▶ _Data for this task_
>>
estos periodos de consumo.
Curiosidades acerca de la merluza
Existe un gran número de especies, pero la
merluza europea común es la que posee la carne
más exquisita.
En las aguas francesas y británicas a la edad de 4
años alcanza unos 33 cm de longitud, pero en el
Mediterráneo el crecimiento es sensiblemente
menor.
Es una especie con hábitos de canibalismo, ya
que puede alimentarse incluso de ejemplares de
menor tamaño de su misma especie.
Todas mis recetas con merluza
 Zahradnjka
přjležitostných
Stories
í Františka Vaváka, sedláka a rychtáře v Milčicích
<<
>>
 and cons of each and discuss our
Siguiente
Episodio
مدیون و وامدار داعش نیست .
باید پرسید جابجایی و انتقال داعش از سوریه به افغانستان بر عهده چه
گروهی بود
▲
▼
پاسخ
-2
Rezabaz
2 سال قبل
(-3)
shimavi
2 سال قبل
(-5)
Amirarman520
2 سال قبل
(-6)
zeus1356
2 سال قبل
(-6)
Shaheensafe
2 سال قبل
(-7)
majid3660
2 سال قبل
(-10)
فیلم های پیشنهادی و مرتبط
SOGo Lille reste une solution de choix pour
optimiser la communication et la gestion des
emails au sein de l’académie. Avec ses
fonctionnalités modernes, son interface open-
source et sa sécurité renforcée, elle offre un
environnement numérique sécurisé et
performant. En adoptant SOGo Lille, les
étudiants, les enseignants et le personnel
<<
The answer must be every line of the data that holds the word "داعش".

▶ _Exercise result_
مدیون و وامدار داعش نیست .
باید پرسید جابجایی و انتقال داعش از سوریه به افغانستان بر عهده چه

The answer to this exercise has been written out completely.